The cost of NOT offering credit to customers is lost sales and the gross profit that would have been earned on the lost sales. Because nearly 60% of U.S.-based B2B sales are paid using customer credit, not doing so makes you less competitive and at risk of losing a sale.
The cost of credit, however, can be substantial. It is important to understand and manage the components of the cost of credit to minimize the cost of your credit and collection activities. Here are some suggestions for managing the cost of credit.
Time Value of Money
The credit your company extends to customers creates accounts receivables which must be collected to be converted into cash. The time value of money is the cost to your company of financing accounts receivable until they are converted into cash.
With inflation hitting unprecedented levels, the cost to finance AR with terms such as Net 30 should be evaluated based on your company’s cost and ability to finance. The cost of financing accounts receivable paid late or beyond your allowed terms, which can be expressed as: (cost of money APR%/365) x (amount late) x (days late), should be minimized with credit and collection practices. With inflation rates, unpaid receivables today could lead to significant lost cash in the future.
Cost of Credit and Collection Management
The manual accounting processes today are inefficient, relying heavily on email and spreadsheets to manage an organizations outstanding invoices and cash flow. The average accounting today team is still using the same software stack from 2002. Many finance teams today, have an accounting workflow that consists of emailing PDFs and spreadsheets back and forth to each other to be opened, read, and hand re-entered. This creates disparate, static information that is impossible to keep track of.
Credit and Collections Management (CCM) is a suite of integrated business applications that extend a company’s accounting system to facilitate credit management, billing and invoicing, remittance processing, dispute management, and collections processes. CCM applications are designed to extend the AR module in your existing ERP (accounting) system to effectively manage credit and collections activities with integrated reporting and business metrics. Automated credit and collection solutions can drastically improve efficiency and reduce the cost of credit and collection activities.
How to Continually Monitor Customer Credit Worthiness for Improved Collections
The rapidly changing business environment today has made it more important than ever to continually monitor customer creditworthiness. Where in the past decade, many companies only reviewed customer creditworthiness on a quarterly or annual basis; unless they hit their credit limit, changed payment habits for the worse, or something else major happened. Today, this approach can leave you exposed to more credit risk than your company can afford. Customer creditworthiness needs to be monitored on a continuous basis, so credit limits and terms can be adjusted as necessary to minimize bad debt losses.
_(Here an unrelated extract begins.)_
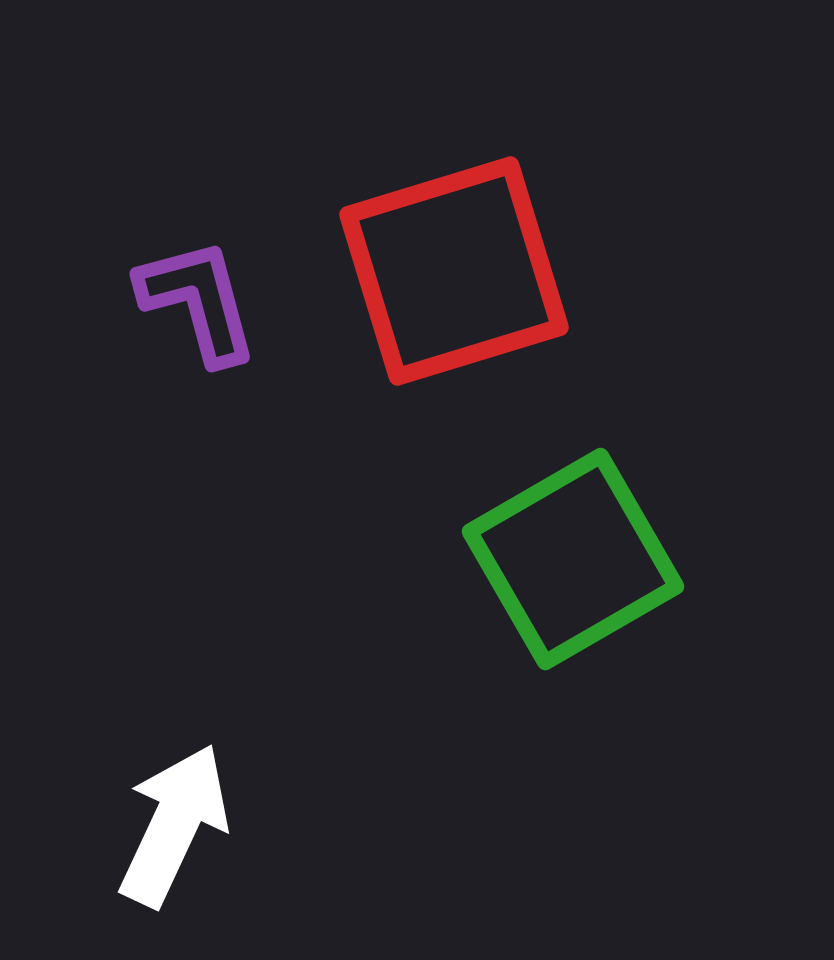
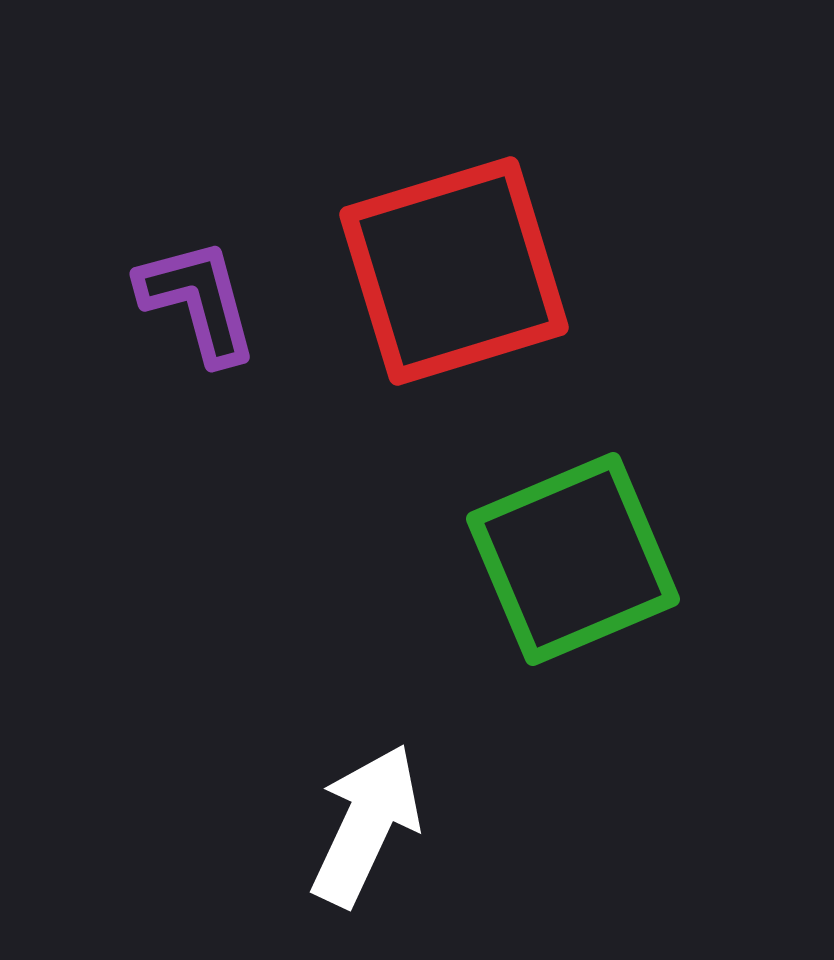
green square: rotated 7 degrees clockwise
white arrow: moved 192 px right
Lockstep Receivables has credit management solutions which can help you continually monitor customer creditworthiness including:
Customer Credit Dashboard
The credit dashboard conveniently displays the information your team needs to monitor creditworthiness including:
- Custom credit score – based on factors that are the best indicators of your customers’ creditworthiness.
- Payment habits – whether an account pays late or on time and by how many days.
- Days past due.
- Available credit.
- Credit agency scores, from trusted names including D&B, TransUnion, and Experian.
Alerts
Alerts can be programmed for important credit factors such as:
- Customer on credit hold.
- Average days late now more than X.
- Change in credit score.
With the rapidly changing business environment making it difficult for credit reporting agencies to provide up-to-date information, organizations need a modern, more effective way to monitor and evaluate customer creditworthiness. With supply chain and production challenges, workforce shortage and the economy impacting businesses, understanding your customers’ ability to pay is paramount.
Credit limits are very important but should be only one of the tools you use to monitor and control credit risk. If credit limits are set too low to avoid bad debt losses, your team will be needlessly tied up reviewing and releasing orders on credit hold. Conversely, if they are set too high, you risk exposing your company to avoidable bad debt losses.
Today, there are several steps an organization can take to continually monitor customer creditworthiness and adjust credit limits and terms when you detect that a customer’s credit profile is deteriorating, without putting undue stress on your accounting and credit teams.
Leveraging Tools and Technology to Monitor Credit Risk
Monitoring credit risk is done more efficiently and effectively with automated credit and collection solutions. Sage AR Automation has a number of solutions which can help you monitor credit risk including:
- Custom Credit Scoring Model: Calculates credit score based on values and weighting assigned to factors you think are the best indicators of your customers’ credit quality.
- Dashboard Reporting: With a glance your team can see a customer’s account status, custom credit score, days past due, available credit, D&B, Experian, TransUnion; and whether the account usually pays on time or late and by how many days.
- Automated Customer Communications: Automated emails or text reminders based on the status of customer invoices.
- Activity Management with Smart Activities: Prioritizes activities for your team based on account information.